**Requirement**
Each of the records that follow needs an exact reproduction.

Saved data entries:
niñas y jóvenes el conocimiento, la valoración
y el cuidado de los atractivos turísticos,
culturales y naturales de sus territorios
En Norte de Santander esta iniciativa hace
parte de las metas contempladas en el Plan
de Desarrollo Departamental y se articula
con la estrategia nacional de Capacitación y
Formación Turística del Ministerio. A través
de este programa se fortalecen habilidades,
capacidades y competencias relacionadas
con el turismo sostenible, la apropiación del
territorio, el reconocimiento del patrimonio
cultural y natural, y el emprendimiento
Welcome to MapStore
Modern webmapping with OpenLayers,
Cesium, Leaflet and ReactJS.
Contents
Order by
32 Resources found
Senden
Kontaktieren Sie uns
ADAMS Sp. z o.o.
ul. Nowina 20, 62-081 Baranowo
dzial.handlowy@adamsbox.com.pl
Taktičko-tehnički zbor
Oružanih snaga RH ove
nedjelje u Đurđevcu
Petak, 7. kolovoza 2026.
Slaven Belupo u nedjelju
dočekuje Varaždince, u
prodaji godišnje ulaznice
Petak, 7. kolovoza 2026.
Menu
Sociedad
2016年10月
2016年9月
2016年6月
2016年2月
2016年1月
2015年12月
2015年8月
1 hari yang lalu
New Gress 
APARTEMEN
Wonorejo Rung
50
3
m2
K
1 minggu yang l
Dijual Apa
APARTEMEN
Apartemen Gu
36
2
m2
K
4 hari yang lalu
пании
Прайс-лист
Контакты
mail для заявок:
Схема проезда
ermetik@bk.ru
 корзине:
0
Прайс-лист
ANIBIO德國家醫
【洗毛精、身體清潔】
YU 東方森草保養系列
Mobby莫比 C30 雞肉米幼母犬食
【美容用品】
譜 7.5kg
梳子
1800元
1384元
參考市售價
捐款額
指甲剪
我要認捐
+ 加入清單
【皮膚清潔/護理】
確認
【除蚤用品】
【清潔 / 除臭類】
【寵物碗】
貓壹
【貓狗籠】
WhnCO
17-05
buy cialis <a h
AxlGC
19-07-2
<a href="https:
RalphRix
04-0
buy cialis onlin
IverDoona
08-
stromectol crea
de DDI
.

**Answer to this problem**
niñas y jóvenes el conocimiento, la valoración
y el cuidado de los atractivos turísticos,
culturales y naturales de sus territorios
En Norte de Santander esta iniciativa hace
parte de las metas contempladas en el Plan
de Desarrollo Departamental y se articula
con la estrategia nacional de Capacitación y
Formación Turística del Ministerio. A través
de este programa se fortalecen habilidades,
capacidades y competencias relacionadas
con el turismo sostenible, la apropiación del
territorio, el reconocimiento del patrimonio
cultural y natural, y el emprendimiento
Welcome to MapStore
Modern webmapping with OpenLayers,
Cesium, Leaflet and ReactJS.
Contents
Order by
32 Resources found
Senden
Kontaktieren Sie uns
ADAMS Sp. z o.o.
ul. Nowina 20, 62-081 Baranowo
dzial.handlowy@adamsbox.com.pl
Taktičko-tehnički zbor
Oružanih snaga RH ove
nedjelje u Đurđevcu
Petak, 7. kolovoza 2026.
Slaven Belupo u nedjelju
dočekuje Varaždince, u
prodaji godišnje ulaznice
Petak, 7. kolovoza 2026.
Menu
Sociedad
2016年10月
2016年9月
2016年6月
2016年2月
2016年1月
2015年12月
2015年8月
1 hari yang lalu
New Gress 
APARTEMEN
Wonorejo Rung
50
3
m2
K
1 minggu yang l
Dijual Apa
APARTEMEN
Apartemen Gu
36
2
m2
K
4 hari yang lalu
пании
Прайс-лист
Контакты
mail для заявок:
Схема проезда
ermetik@bk.ru
 корзине:
0
Прайс-лист
ANIBIO德國家醫
【洗毛精、身體清潔】
YU 東方森草保養系列
Mobby莫比 C30 雞肉米幼母犬食
【美容用品】
譜 7.5kg
梳子
1800元
1384元
參考市售價
捐款額
指甲剪
我要認捐
+ 加入清單
【皮膚清潔/護理】
確認
【除蚤用品】
【清潔 / 除臭類】
【寵物碗】
貓壹
【貓狗籠】
WhnCO
17-05
buy cialis <a h
AxlGC
19-07-2
<a href="https:
RalphRix
04-0
buy cialis onlin
IverDoona
08-
stromectol crea
de DDI
.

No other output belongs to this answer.